Another question lol

Sorry to bother you people but i have another question i got to ask if i have done it right, this time is integration by substitution:

integrate 1 / (3x+5) to the power of 4 dx

u = 3x + 5
du/dx = 3
dx = du / 3

integrate 1 / (u to the power of 4) (du / 3)

1/3 integrate 1 / u to the power of 4 du

1/3 integrate u to the power of -4 du

1/3 integrate u to the power of -3 / u to the power of -3 + C

-1/9 1 / u to the power of 3 + C

-1/9 1 / (3x + 5) to the power of 4 + C

Is this right ?

Thanks

 

[steven187]

hello Tino

Oh your not bothering us, no need to apologise we are here to help each other and we are happy to have you as part of our forum :) now let us look at your question

steven

 

[Tino]

Thanks

Thanks, sorry i will learn to type in different format next time so it will be easier for all of you to read and understand.

 

[steven187]

this is how i would do it

integrate 1/(3x+5)^4 dx
let u = 3x+5
du/dx=3
du=du/3
dx=du/3 now substitute this and u = 3x+5 into the integration question to get
1/3 integrate 1/u^4 du
1/3*-1/3*1/u^3+C=-1/9*1/(3x+5)^3+C=-1/9(3x+5)^3+C
watch very carefully how i have done it

steven

 

[cronxeh]

\int \frac{1}{(3x+5)^4} dx = \frac{-1}{9(3x+5)^3}

 

[Tino]

Thanks for helping !

But was my answer totally wrong -\frac{1}{9} \frac{1}{(3x+5)^3} + C ?
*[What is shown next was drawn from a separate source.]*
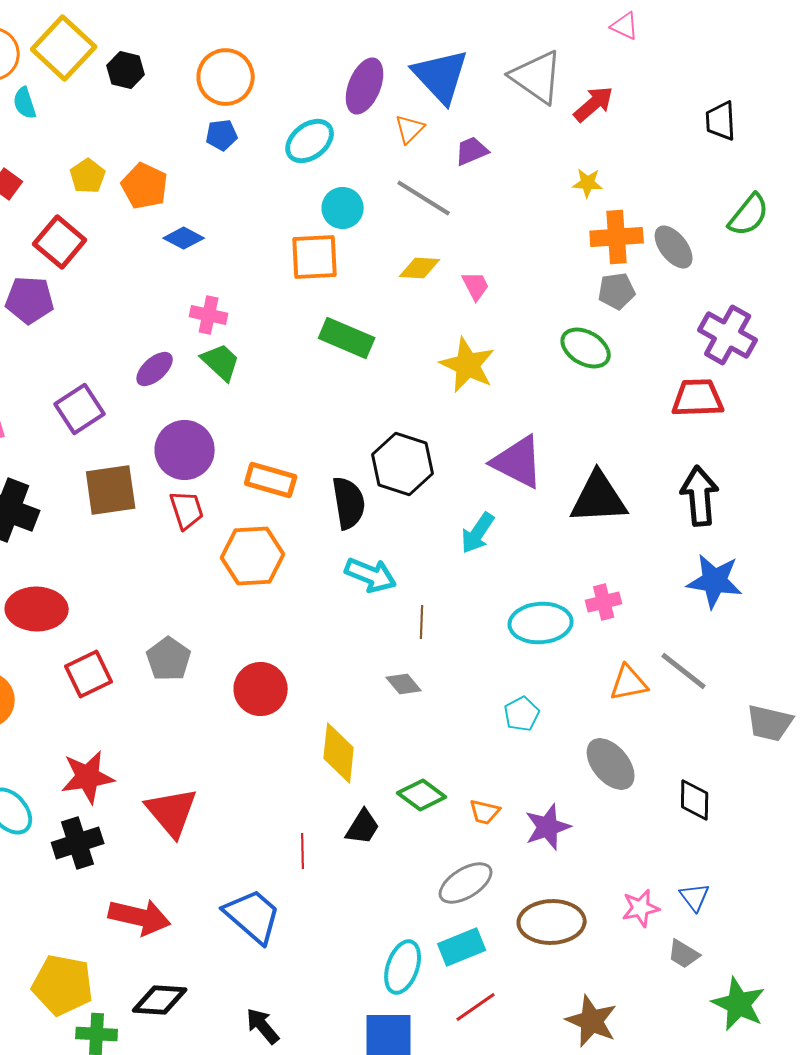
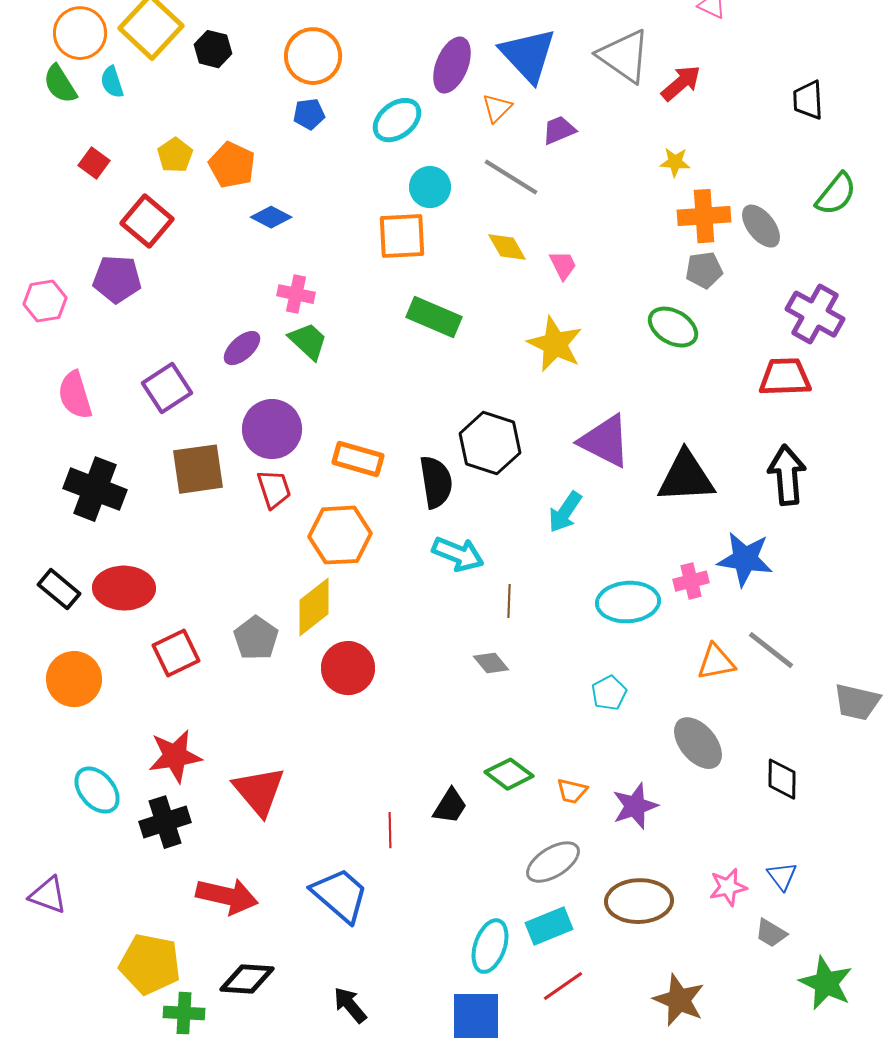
yellow diamond: (420, 268) -> (507, 247), turned 57
blue star: (715, 581) -> (745, 559), moved
yellow diamond: (339, 753) -> (314, 607), moved, turned 46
or was it the same as \frac{-1}{9(3x+5)^3} + C ?

where did i go wrong ?

 

[cronxeh]

Your answer is correct but I'm used to simply combining the numerators - and you can put the minus before the fraction or on top or on the bottom of it - as long as you don't forget to have your negative sign there.

 

[Tino]

Thanks

Thanks for your help anyways !

 

[Tino]

Another silly question

This is back to the integration by parts question :

\int (2x Sin 3x) dx

when i put all the u, v, dx etc into the equation below:

\int udv = uv - \int vdu

It looks something like this right:

\int2x\sin{(3x)}dx = (2x)(-\frac{1}{3} cos{(3x)}+c - \int (-\frac{1}{3} cos 3x) 2 dx

then i integrate the last one right and leave everything the same as it is.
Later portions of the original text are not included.